Failing to Exercise Discretion Is an Abuse of Discretion

Many orders present an uphill climb because the appellate courts review them under the very deferential abuse-of-discretion standard, which means the order is likely within the trial court's wide latitude. In my appellate practice, however, I have seen a number of discretionary orders -- a small number, but a significant number -- that may be challenged as the product of a failure to exercise discretion altogether, such as refusing to rule on a motion, or accepting counsel's representation sight unseen, or refusing to grant a new-trial motion out of sheer squeamishness.

The most often cited case for this point is Fletcher v. Super.Ct. (Oakland Police Dept.) (2002) 100 Cal.App.4th 386, 392, for its strong quote: “Failure to exercise a discretion conferred and compelled by law constitutes a denial of a fair hearing and a deprivation of fundamental procedural rights, and thus requires reversal.” (Internal quotes and citations omitted.)

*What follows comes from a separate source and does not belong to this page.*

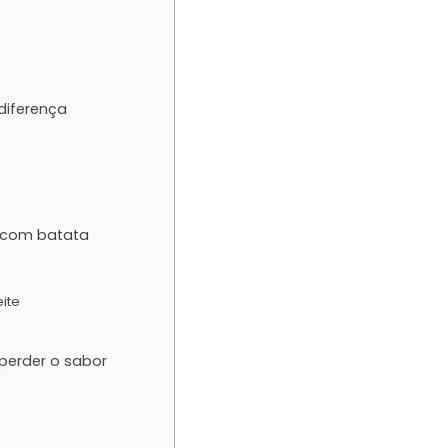
diferença
e com batata
ite
 perder o sabor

But here are some examples from civil cases.

Take Ashburn v. AIG Financial Advisors, Inc. (2015) 234 Cal.App.4th 79, where a financial advisor, sued by investors, moved to compel the matter to arbitration. The investors vigorously opposed, arguing the arbitration agreement was the product of fraud, and requesting an evidentiary hearing on the issue. The trial court compelled arbitrate, finding no evidence of fraud.

Held: Reversed. Whether to hold an evidentiary hearing was discretionary, but there was nothing to suggest the trial court exercised any discretion at all.

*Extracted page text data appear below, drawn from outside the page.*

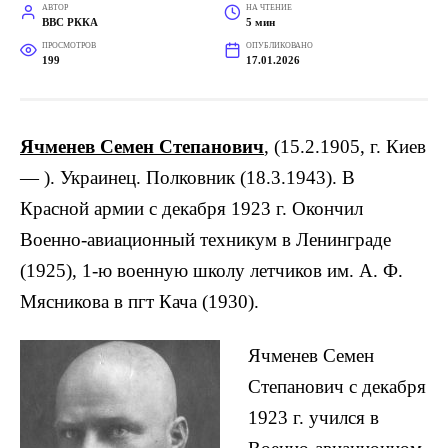
АВТОР
НА ЧТЕНИЕ
ВВС РККА
5 мин
ПРОСМОТРОВ
ОПУБЛИКОВАНО
199
17.01.2026
Ячменев Семен Степанович
, (15.2.1905, г. Киев
— ). Украинец. Полковник (18.3.1943). В
Красной армии с декабря 1923 г. Окончил
Военно-авиационный техникум в Ленинграде
(1925), 1-ю военную школу летчиков им. А. Ф.
Мясникова в пгт Кача (1930).
Ячменев Семен
Степанович с декабря
1923 г. учился в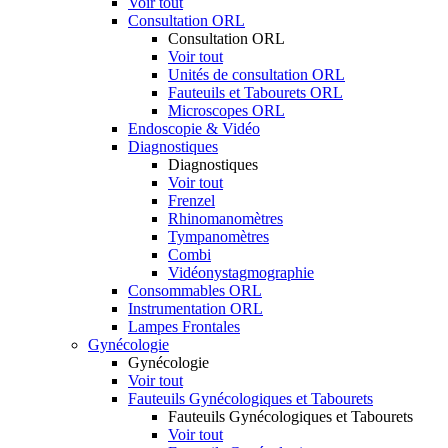
Voir tout
Consultation ORL
Consultation ORL
Voir tout
Unités de consultation ORL
Fauteuils et Tabourets ORL
Microscopes ORL
Endoscopie & Vidéo
Diagnostiques
Diagnostiques
Voir tout
Frenzel
Rhinomanomètres
Tympanomètres
Combi
Vidéonystagmographie
Consommables ORL
Instrumentation ORL
Lampes Frontales
Gynécologie
Gynécologie
Voir tout
Fauteuils Gynécologiques et Tabourets
Fauteuils Gynécologiques et Tabourets
Voir tout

Or in the family law context, take In re Marriage of Gray (2007) 155 Cal.App.4th 504, where husband's defined-benefit pension was reserved for allocation pursuant to "the Brown formula," which vexed the parties and consumed many pages of analysis in the opinion. The trial court decided the Brown formula required the court to employ the time rule, which is a mathematical formula (read: no judicial discretion involved), making the community share of the pension directly proportional to the time the community invested in the pension.

Held: Reversed. The Brown "formula" is not formulaic, it is discretionary. Trial court failed to exercise discretion. That was reversible error.

Similarly, when the trial court employs an erroneously narrow set of factors in exercising discretion, such as in the case of a civil harassment restraining order, that, too, is a failure to exercise discretion warranting reversal. Yost v. Forestiere, F078580, at *1 (Cal. Ct. App. June 29, 2020). (This case was covered in episode 4 of the California Appellate Law Podcast.)

But my favorite failure to exercise discretion is in the case of Gardner v. Superior Court (1968) 182 Cal.App.3d 335, where husband and wife borrowers on a small loan failed to show up to depositions, then failed to show up at a trial setting conference. Husband said he didn't want to travel from their Montana home to San Diego because he had had "bad luck" there. When borrowers failed to show at trial, default judgment was entered. Borrowers then moved to set aside the default, this time submitting affidavits complaining of respiratory infection, bronchitis, and severe weather. etc.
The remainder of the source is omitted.